**How to complete this task:** In the entries below, every line with the string "الإلكتروني" is to be reported.

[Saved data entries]
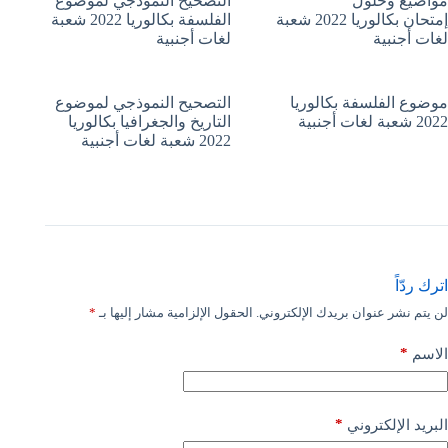
مواضيع وحلول
التصحيح النموذجي لموضوع
إمتحان بكالوريا 2022 شعبة
الفلسفة بكالوريا 2022 شعبة
لغات أجنبية
لغات أجنبية
موضوع الفلسفة بكالوريا
التصحيح النموذجي لموضوع
2022 شعبة لغات أجنبية
التاريخ والجغرافيا بكالوريا
2022 شعبة لغات أجنبية
اترك ردّاً
لن يتم نشر عنوان بريدك الإلكتروني.
الحقول الإلزامية مشار إليها بـ
*
*
الاسم
*
البريد الإلكتروني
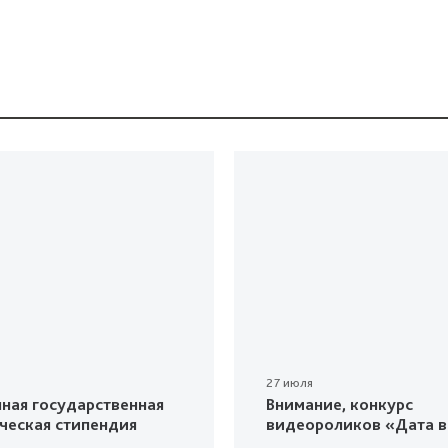
27 июля
ная государственная
Внимание, конкурс
ческая стипендия
видеороликов «Дата в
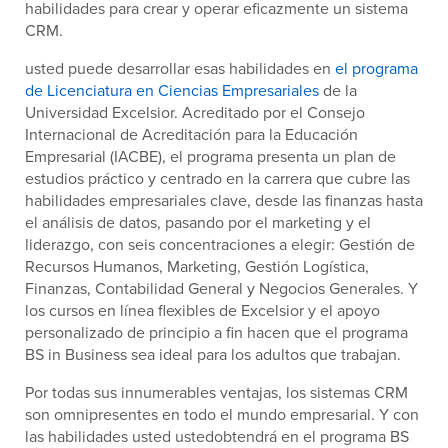
habilidades para crear y operar eficazmente un sistema
CRM.
usted puede desarrollar esas habilidades en
el programa
de Licenciatura en Ciencias Empresariales
de la
Universidad Excelsior. Acreditado por el Consejo
Internacional de Acreditación para la Educación
Empresarial (IACBE), el programa presenta un plan de
estudios práctico y centrado en la carrera que cubre las
habilidades empresariales clave, desde las finanzas hasta
el análisis de datos, pasando por el marketing y el
liderazgo, con seis concentraciones a elegir: Gestión de
Recursos Humanos, Marketing, Gestión Logística,
Finanzas, Contabilidad General y Negocios Generales. Y
los cursos en línea flexibles de Excelsior y el apoyo
personalizado de principio a fin hacen que el programa
BS in Business sea ideal para los adultos que trabajan.
Por todas sus innumerables ventajas, los sistemas CRM
son omnipresentes en todo el mundo empresarial. Y con
las habilidades usted ustedobtendrá en el programa BS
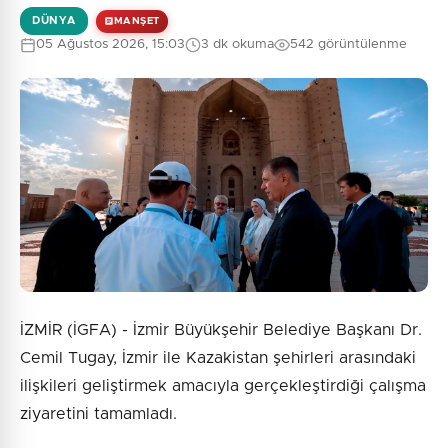
DÜNYA
MANŞET
05 Ağustos 2026, 15:03
3 dk okuma
542 görüntülenme
İZMİR (İGFA) - İzmir Büyükşehir Belediye Başkanı Dr.
Cemil Tugay, İzmir ile Kazakistan şehirleri arasındaki
ilişkileri geliştirmek amacıyla gerçekleştirdiği çalışma
ziyaretini tamamladı.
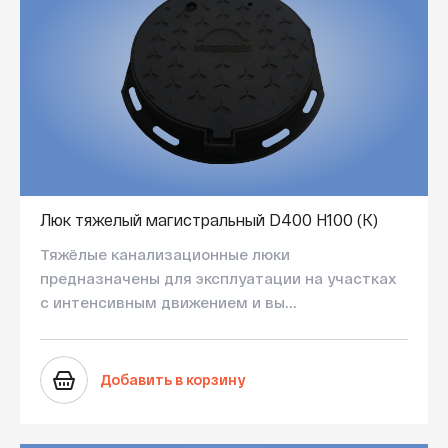
Люк тяжелый магистральный D400 H100 (K)
Тяжёлые канализационные люки
предназначены для эксплуатации на участках
с интенсивным движением и вы...
Добавить в корзину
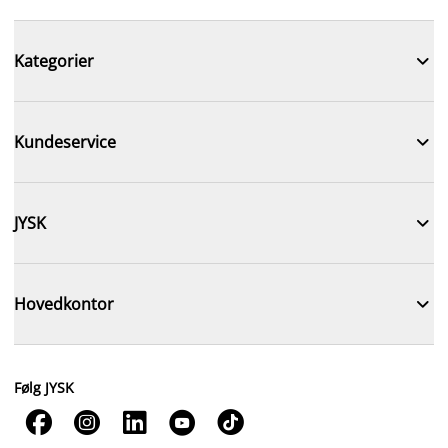

Kategorier

Kundeservice

JYSK

Hovedkontor
Følg JYSK





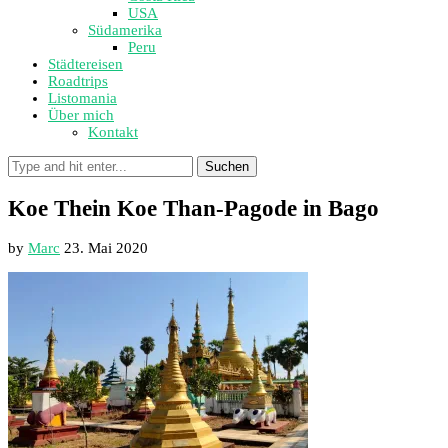
USA
Südamerika
Peru
Städtereisen
Roadtrips
Listomania
Über mich
Kontakt
Suchen
Koe Thein Koe Than-Pagode in Bago
by
Marc
23. Mai 2020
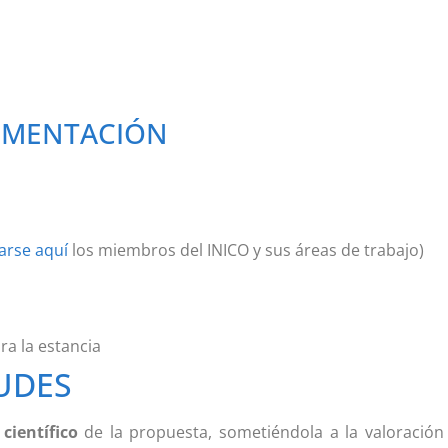
UMENTACIÓN
arse aquí
los miembros del INICO y sus áreas de trabajo)
ra la estancia
TUDES
 científico
de la propuesta, sometiéndola a la valoració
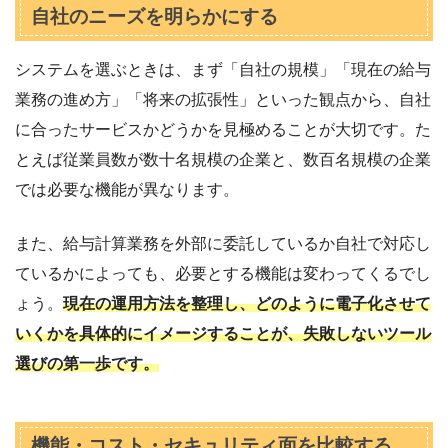
自社のニーズを明らかにする
システムを選ぶときは、まず「自社の規模」「現在の給与
業務の進め方」「将来の拡張性」といった観点から、自社
に合ったサービスかどうかを見極めることが大切です。た
とえば従業員数が数十名規模の企業と、数百名規模の企業
では必要な機能が異なります。
また、給与計算業務を外部に委託しているか自社で対応し
ているかによっても、必要とする機能は変わってくるでし
ょう。
現在の運用方法を整理し、どのように電子化させて
いくかを具体的にイメージすることが、失敗しないツール
選びの第一歩です。
機能・コスト・セキュリティ面を比較する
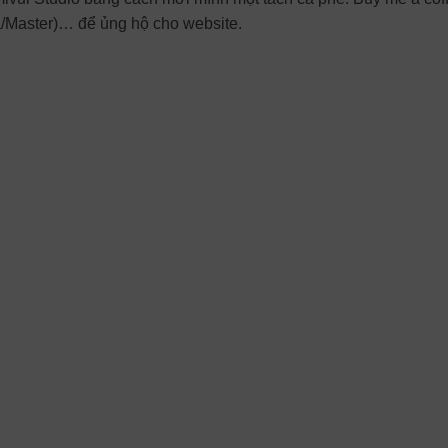
a/Master)… để ủng hộ cho website.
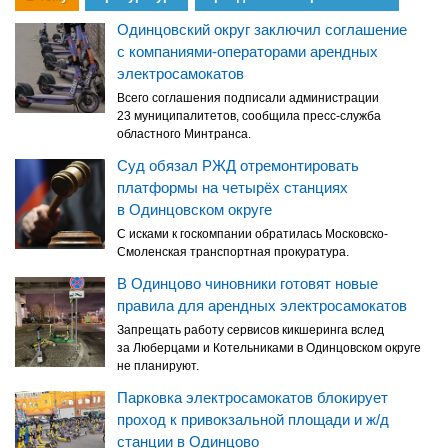
Одинцовский округ заключил соглашение
с компаниями-операторами арендных
электросамокатов
Всего соглашения подписали администрации
23 муниципалитетов, сообщила пресс-служба
областного Минтранса.
Суд обязал РЖД отремонтировать
платформы на четырёх станциях
в Одинцовском округе
С исками к госкомпании обратилась Московско-
Смоленская транспортная прокуратура.
В Одинцово чиновники готовят новые
правила для арендных электросамокатов
Запрещать работу сервисов кикшеринга вслед
за Люберцами и Котельниками в Одинцовском округе
не планируют.
Парковка электросамокатов блокирует
проход к привокзальной площади и ж/д
станции в Одинцово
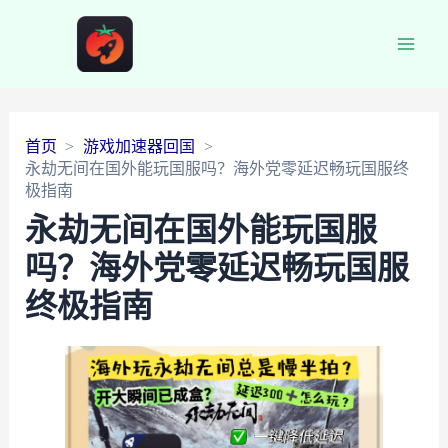
Main
Men
首页
游戏加速器回国
永劫无间在国外能玩国服吗？海外党零延迟畅玩国服终
极指南
永劫无间在国外能玩国服
吗？海外党零延迟畅玩国服
终极指南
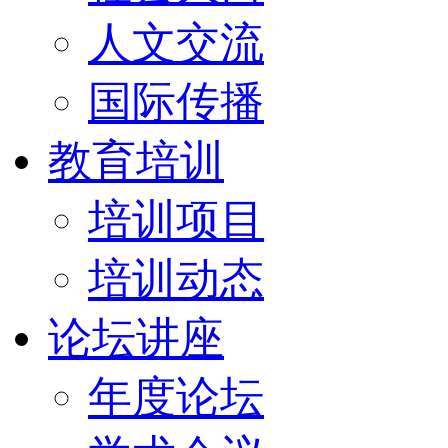
人文交流
国际传播
教育培训
培训项目
培训动态
论坛讲座
年度论坛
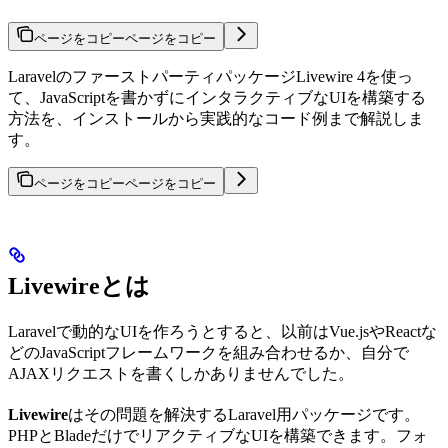
ページをコピー
ページをコピー
LaravelのファーストパーティパッケージLivewire 4を使っ
て、JavaScriptを書かずにインタラクティブなUIを構築する
方法を、インストールから実践的なコード例まで解説しま
す。
ページをコピー
ページをコピー
Livewireとは
Laravelで動的なUIを作ろうとすると、以前はVue.jsやReactな
どのJavaScriptフレームワークを組み合わせるか、自分で
AJAXリクエストを書くしかありませんでした。
Livewire
はその問題を解決するLaravel用パッケージです。
PHPとBladeだけでリアクティブなUIを構築できます。フォ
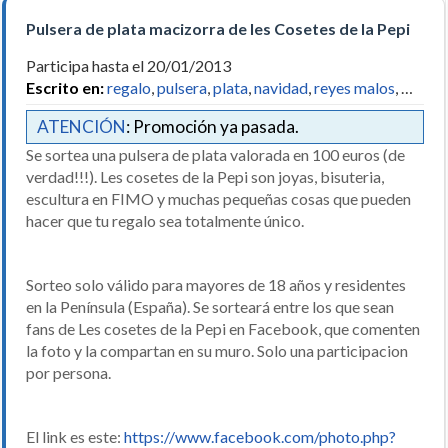
Pulsera de plata macizorra de les Cosetes de la Pepi
Participa hasta el 20/01/2013
Escrito en:
regalo
,
pulsera
,
plata
,
navidad
,
reyes malos
, …
ATENCIÓN
: Promoción ya pasada.
Se sortea una pulsera de plata valorada en 100 euros (de
verdad!!!). Les cosetes de la Pepi son joyas, bisuteria,
escultura en FIMO y muchas pequeñas cosas que pueden
hacer que tu regalo sea totalmente único.
Sorteo solo válido para mayores de 18 años y residentes
en la Península (España). Se sorteará entre los que sean
fans de Les cosetes de la Pepi en Facebook, que comenten
la foto y la compartan en su muro. Solo una participacion
por persona.
El link es este:
https://www.facebook.com/photo.php?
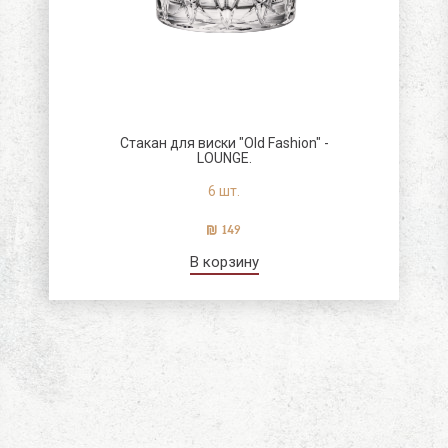
Стакан для виски "Old Fashion" -
LOUNGE.
6 шт.
149
В корзину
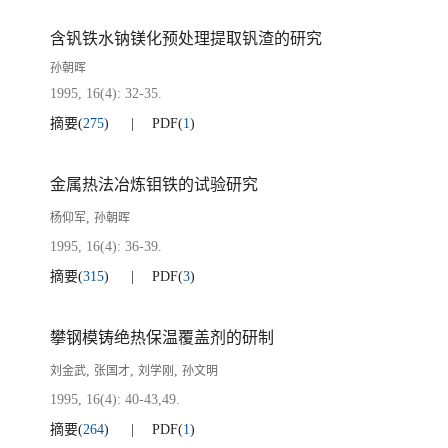
含钒铁水钠镁化预处理提取钒渣的研究
孙朝晖
1995, 16(4): 32-35.
摘要
(
275
)
PDF
(
1
)
金属热法冶炼钼铁的试验研究
,
杨仰军
孙朝晖
1995, 16(4): 36-39.
摘要
(
315
)
PDF
(
3
)
攀钢模铸绝热保温覆盖剂的研制
,
,
,
刘金武
张国才
刘学刚
孙文明
1995, 16(4): 40-43,49.
摘要
(
264
)
PDF
(
1
)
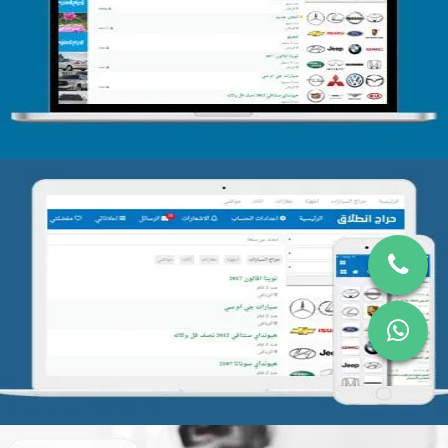
تصميم الحراج الدولى
التفاصيل
تصميم موقع حراج
التفاصيل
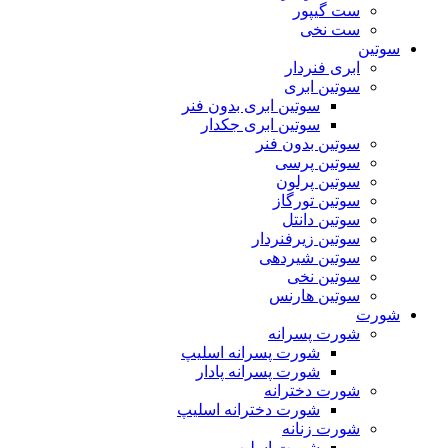
ست گیپور
ست نخی
سوتین
ابری فنردار
سوتین ابری
سوتین ابری بدون فنر
سوتین ابری جکدار
سوتین بدون فنر
سوتین پرسی
سوتین پرلون
سوتین تورگاز
سوتین دانتل
سوتین زیرفنردار
سوتین شیردهی
سوتین نخی
سوتین هارنس
شورت
شورت پسرانه
شورت پسرانه اسلیپ
شورت پسرانه پادار
شورت دخترانه
شورت دخترانه اسلیپ
شورت زنانه
شورت اسلیپ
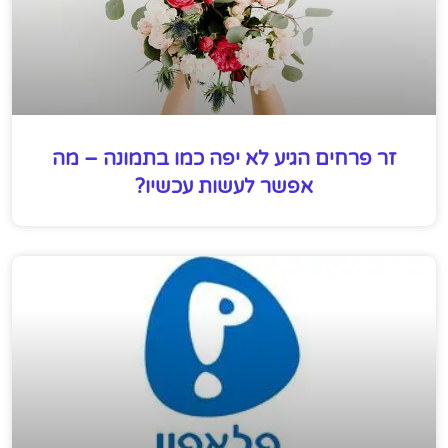
זר פרחים הגיע לא יפה כמו בתמונה – מה
אפשר לעשות עכשיו?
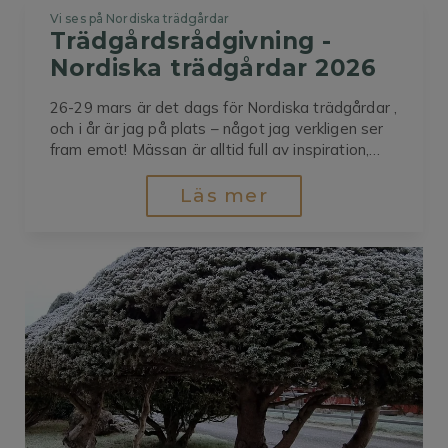
Vi ses på Nordiska trädgårdar
Trädgårdsrådgivning - 
Nordiska trädgårdar 2026
26-29 mars är det dags för Nordiska trädgårdar ,
och i år är jag på plats – något jag verkligen ser
fram emot! Mässan är alltid full av inspiration,
möten och samtal om trädgård. Under
mässdagarna finns det möjlighet att förboka
Läs mer
personlig trädgårdsrådgivning med mig på plats .
Kanske har...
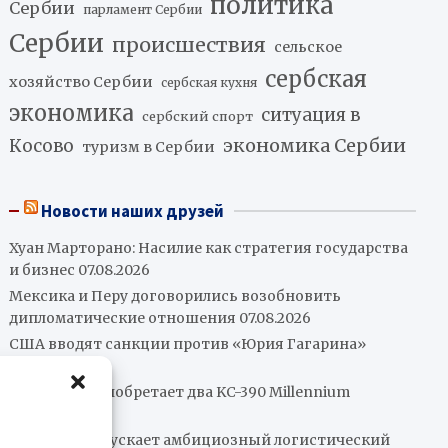
политика
Сербии
парламент Сербии
Сербии
происшествия
сельское
сербская
хозяйство Сербии
сербская кухня
экономика
ситуация в
сербский спорт
экономика Сербии
Косово
туризм в Сербии
Новости наших друзей
Хуан Марторано: Насилие как стратегия государства
и бизнес
07.08.2026
Мексика и Перу договорились возобновить
дипломатические отношения
07.08.2026
США вводят санкции против «Юрия Гагарина»
07.08.2026
Колумбия приобретает два KC-390 Millennium
07.08.2026
Бразилия запускает амбициозный логистический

**Worked solution:**
لن يتم نشر عنوان بريدك الإلكتروني.
البريد الإلكتروني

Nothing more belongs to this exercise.